Steineropsis

Scientific classification
- Domain: Eukaryota
- Kingdom: Fungi
- Division: Ascomycota
- Class: Lecanoromycetes
- Order: Peltigerales
- Family: Pannariaceae
- Genus: Steineropsis T.Sprib. & Muggia (2010)
- Type species: Steineropsis alaskana T.Sprib. & Muggia (2010)

= Steineropsis =

Genus of lichens

Steineropsis is a genus of lichen-forming fungi in the family Pannariaceae. It has two species. The genus was circumscribed by Toby Spribille and Lucia Muggia in 2010, with Steineropsis alaskana assigned as the type species.

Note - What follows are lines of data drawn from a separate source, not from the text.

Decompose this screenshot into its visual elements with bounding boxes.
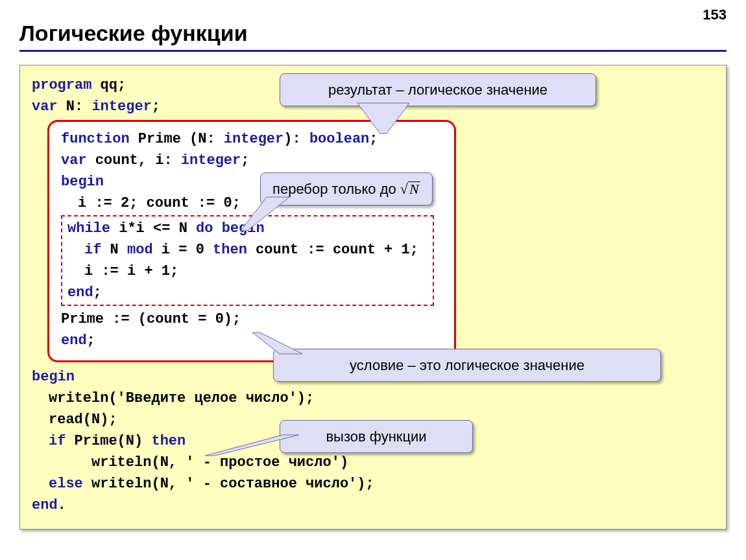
code-line: writeln(N, ' - простое число') — [32, 452, 714, 473]
code-line: Prime := (count = 0); — [61, 309, 442, 330]
code-line: writeln('Введите целое число'); — [32, 388, 714, 409]
sqrt-icon: √N — [400, 178, 420, 200]
code-line: end; — [67, 282, 427, 303]
loop-box: while i*i <= N do begin if N mod i = 0 t… — [61, 215, 434, 306]
function-box: function Prime (N: integer): boolean; va… — [47, 120, 456, 362]
code-block: результат – логическое значение перебор … — [19, 65, 727, 530]
callout-condition: условие – это логическое значение — [273, 349, 661, 382]
code-line: end. — [32, 495, 714, 516]
callout-result: результат – логическое значение — [280, 73, 596, 106]
code-line: if N mod i = 0 then count := count + 1; — [67, 239, 427, 261]
callout-loop-text: перебор только до — [272, 181, 400, 197]
callout-loop: перебор только до √N — [260, 172, 433, 205]
code-line: var count, i: integer; — [61, 150, 442, 171]
code-line: while i*i <= N do begin — [67, 218, 427, 239]
page-title: Логические функции — [19, 21, 727, 46]
code-line: function Prime (N: integer): boolean; — [61, 128, 442, 150]
callout-call: вызов функции — [280, 420, 473, 453]
code-line: else writeln(N, ' - составное число'); — [32, 473, 714, 495]
title-rule — [19, 50, 727, 52]
code-line: i := i + 1; — [67, 261, 427, 282]
page-number: 153 — [703, 6, 727, 23]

The type specimen of this lichen was found in Skagway, Alaska, where it was growing on a rock in a snowbed at an altitude of 1051 m. The generic name alludes to a resemblance to the genus Steinera. A second species, Steineropsis laceratula, also found in Alaska, was added to the genus in 2020. Molecular phylogenetic analysis showed that Steineropsis has a sister taxon relationship to genus Protopannaria.

The genus name of Steineropsis is in honour of Julius Steiner (1844–1918), who was an Austrian botanist (Mycology and Lichenology) and teacher. He taught at the k.k. Staatsgymnasium (a State Grammar School) in Vienna.